How does Python manage memory (reference counting and the garbage collector)?

7 minadvancedmemorygarbage-collectionreference-counting

Quick Answer

CPython's primary memory management is **reference counting**: every object tracks how many references point to it, and is freed immediately when that count hits zero. This can't reclaim **reference cycles** (objects referencing each other in a loop), so CPython adds a secondary **generational cyclic garbage collector** that periodically scans for and collects unreachable cycles the refcounter alone would miss.

Detailed Answer

Reference counting: the primary mechanism

import sys

a = [1, 2, 3]
sys.getrefcount(a)   # 2 -- one for `a`, one for the getrefcount() argument itself

b = a                 # refcount incremented
sys.getrefcount(a)    # 3

del b                  # refcount decremented
sys.getrefcount(a)     # back to 2

del a                   # refcount hits 0 (ignoring the getrefcount call itself) -- freed IMMEDIATELY

Every object has a counter tracking how many references point to it. Every new reference (assignment, passing as an argument, appending to a container) increments it; every reference going away (del, reassignment, falling out of scope) decrements it.
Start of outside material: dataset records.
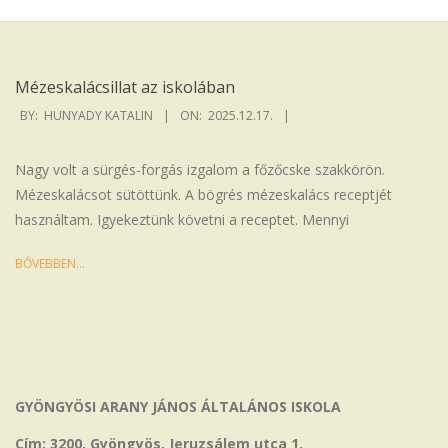
Iskola
Mézeskalácsillat az iskolában
2025-
BY:
HUNYADY KATALIN
ON:
2025.12.17.
12-
17
Nagy volt a sürgés-forgás izgalom a főzőcske szakkörön.
Mézeskalácsot sütöttünk. A bögrés mézeskalács receptjét
használtam. Igyekeztünk követni a receptet. Mennyi
BŐVEBBEN…
GYÖNGYÖSI ARANY JÁNOS ÁLTALÁNOS ISKOLA
Cím: 3200, Gyöngyös, Jeruzsálem utca 1.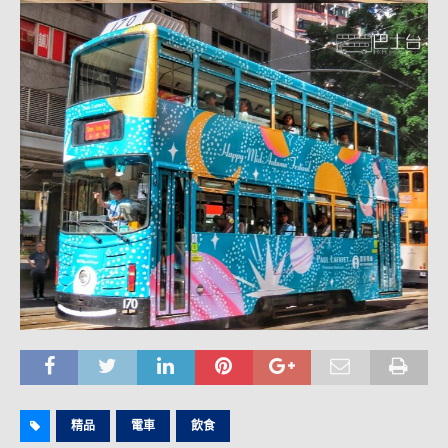
精品
電車
飲食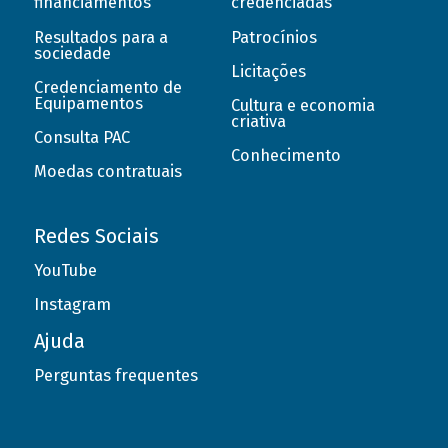
financiamentos
credenciadas
Resultados para a
Patrocínios
sociedade
Licitações
Credenciamento de
Equipamentos
Cultura e economia
criativa
Consulta PAC
Conhecimento
Moedas contratuais
Redes Sociais
YouTube
Instagram
Ajuda
Perguntas frequentes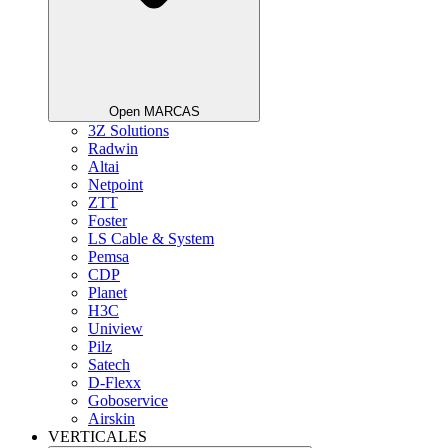
Open MARCAS
3Z Solutions
Radwin
Altai
Netpoint
ZTT
Foster
LS Cable & System
Pemsa
CDP
Planet
H3C
Uniview
Pilz
Satech
D-Flexx
Goboservice
Airskin
VERTICALES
The moment it hits zero, CPython frees the object's memory immediately — deterministically, unlike generational-only garbage collectors in some other languages.

The gap: reference cycles

class Node:
    def __init__(self):
        self.parent = None
        self.child = None

a = Node()
b = Node()
a.child = b
b.parent = a          # a references b, b references a -- a cycle

del a
del b
# a and b's refcounts never reach 0! each still holds one reference
# from the other -- refcounting ALONE can never free this cycle.

Even after both a and b go out of scope from the program's perspective, they still reference each other, so neither refcount ever reaches zero through refcounting alone — this is exactly the gap the cyclic garbage collector exists to close.

The generational cyclic GC: the secondary mechanism

import gc

gc.collect()          # force a collection cycle
gc.get_stats()         # per-generation collection stats

CPython periodically runs a generational mark-and-sweep-style collector (three generations: 0, 1, 2) that specifically looks for groups of objects that reference each other but are unreachable from anything else in the program, and frees them together. New objects start in generation 0; objects that survive a collection are promoted to older generations, which are scanned less frequently (since long-lived objects are statistically less likely to become garbage soon) — this generational strategy keeps the overhead of cycle detection low for typical workloads.

Why this two-tier design

Reference counting alone is simple and gives instant, deterministic cleanup for the overwhelming majority of objects (no cycles involved), but can't handle cycles. A purely generational/tracing collector (like many other managed-memory languages use) can handle cycles but gives up deterministic, immediate cleanup. CPython's design gets the best of both: immediate cleanup for the common case, periodic cycle detection as a backstop for the rest.

Interview-ready summary: CPython frees most objects immediately via reference counting the moment their refcount hits zero; a supplementary generational garbage collector runs periodically to detect and free reference cycles that counting alone can never resolve, since a cycle's member objects each keep the others' refcounts above zero indefinitely.